Wednesday, 13 October 2010

Peter Robinson Bad Boy

Bad Boy

It may not always be obvious, but the main justification for the amount of time and effort that goes into this website is to give Hughesy the chance to recall what he's drunk, read and listened to recently, and I had a forceful reminder of that about a third of the way into Bad Boy, the latest in the extensive (eighteen stories before this one) Inspector Banks series by Peter Robinson.

I've often suggested that one of the main advantages of writing a series that uses the same characters is the chance it gives the author to use the framework of ongoing interpersonal relationships as one of the bases you can build a plot around.

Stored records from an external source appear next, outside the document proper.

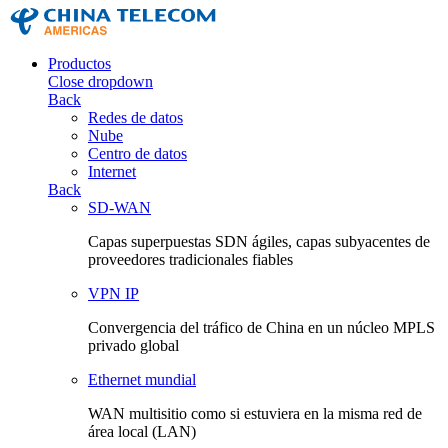
Productos
Close dropdown
Back
Redes de datos
Nube
Centro de datos
Internet
Back
SD-WAN
Capas superpuestas SDN ágiles, capas subyacentes de
proveedores tradicionales fiables
VPN IP
Convergencia del tráfico de China en un núcleo MPLS
privado global
Ethernet mundial
WAN multisitio como si estuviera en la misma red de
área local (LAN)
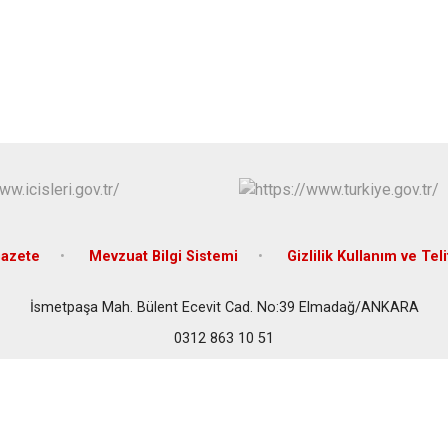
Çubuk
Elmadağ
Etimesgut
Evren
Gölbaşı
Güdül
azete
Mevzuat Bilgi Sistemi
Gizlilik Kullanım ve Teli
İsmetpaşa Mah. Bülent Ecevit Cad. No:39 Elmadağ/ANKARA
0312 863 10 51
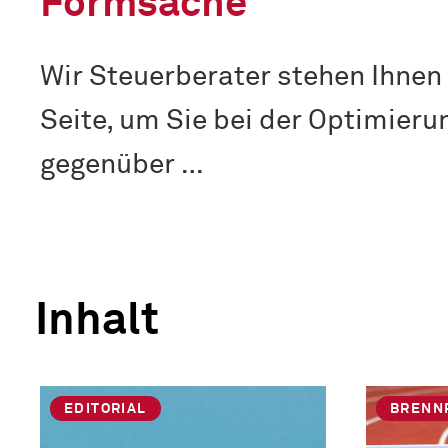
Formsache
Wir Steuerberater stehen Ihnen
Seite, um Sie bei der Optimieru
gegenüber …
Inhalt
EDITORIAL
BRENN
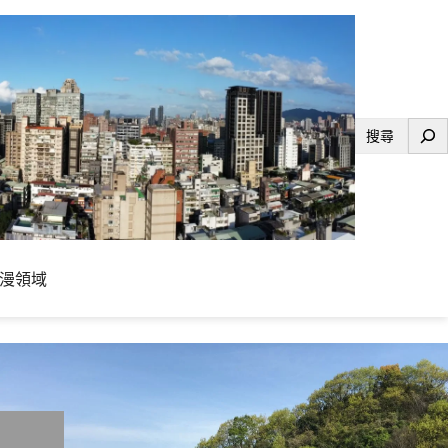
搜
尋
漫領域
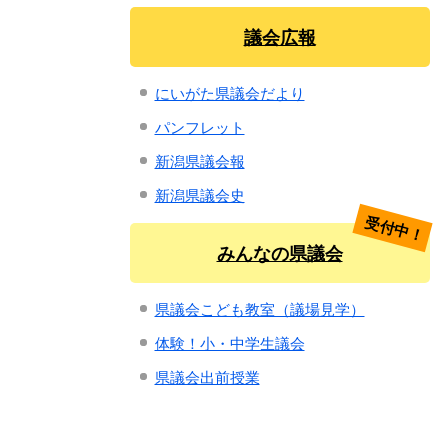
議会広報
にいがた県議会だより
パンフレット
新潟県議会報
新潟県議会史
受付中！
みんなの県議会
県議会こども教室（議場見学）
体験！小・中学生議会
県議会出前授業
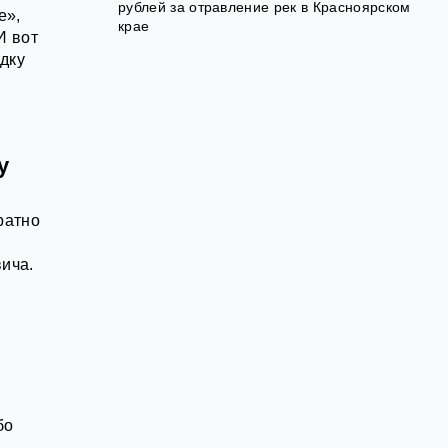
рублей за отравление рек в Красноярском
е»,
крае
И вот
дку
у
ратно
ича.
бо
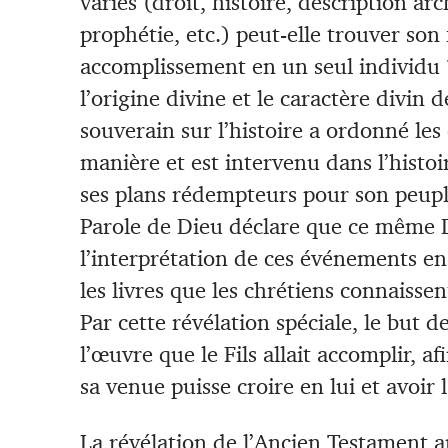
variés (droit, histoire, description ar
prophétie, etc.) peut-elle trouver so
accomplissement en un seul individu 
l’origine divine et le caractère divin 
souverain sur l’histoire a ordonné le
manière et est intervenu dans l’histoir
ses plans rédempteurs pour son peupl
Parole de Dieu déclare que ce même Di
l’interprétation de ces événements en
les livres que les chrétiens connaisse
Par cette révélation spéciale, le but d
l’œuvre que le Fils allait accomplir, a
sa venue puisse croire en lui et avoir l
La révélation de l’Ancien Testament a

I'm the first to admit that Hughesy's memory isn't what it was, and is a fair bit short of what it could and definitely should be. It's not that long since I read All the Colours of Darkness (the preceding novel in the series) but less than twelve months later I don't have much more than a vague general notion of the plot line.

Under normal circumstances I'd be heading somewhere around here on the website to check the details, but for some reason (presumably the presumption that these things could wait until I embarked on the volume by volume recount that I've done for a couple of my other favourite authors) I'd failed to write it up.

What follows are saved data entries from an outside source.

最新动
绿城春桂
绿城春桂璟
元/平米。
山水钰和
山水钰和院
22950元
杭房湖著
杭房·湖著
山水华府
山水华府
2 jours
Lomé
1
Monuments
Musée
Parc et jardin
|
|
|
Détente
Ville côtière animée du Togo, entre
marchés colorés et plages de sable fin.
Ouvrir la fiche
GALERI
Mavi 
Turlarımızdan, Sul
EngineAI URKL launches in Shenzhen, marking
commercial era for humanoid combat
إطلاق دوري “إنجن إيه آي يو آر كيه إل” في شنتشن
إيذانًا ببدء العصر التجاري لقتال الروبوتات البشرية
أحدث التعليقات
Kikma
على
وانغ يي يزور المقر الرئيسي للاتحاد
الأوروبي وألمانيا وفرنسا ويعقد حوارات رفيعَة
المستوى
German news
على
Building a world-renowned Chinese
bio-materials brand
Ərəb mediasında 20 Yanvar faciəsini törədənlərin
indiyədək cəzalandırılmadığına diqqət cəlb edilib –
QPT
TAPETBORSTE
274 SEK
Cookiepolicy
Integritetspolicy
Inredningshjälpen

Part of the issue that's going to confront the author who's penning the latest in a series is the amount of back story to filter into the narrative. How much space should you devote to explaining who's who, what's what and how things have ended up the way they are at this point in the series?

The devoted fan who's been aboard for a while, is, of course, going to look at such details with a yeah, well we know all that while someone encountering the characters for the first time may well be scratching their heads and wondering who are these people?

That short term memory issue and lack of a reminder came into play this time around because the events from All The Colours of Darkness and developments further back in the series are significant in the developing plot of Bad Boy.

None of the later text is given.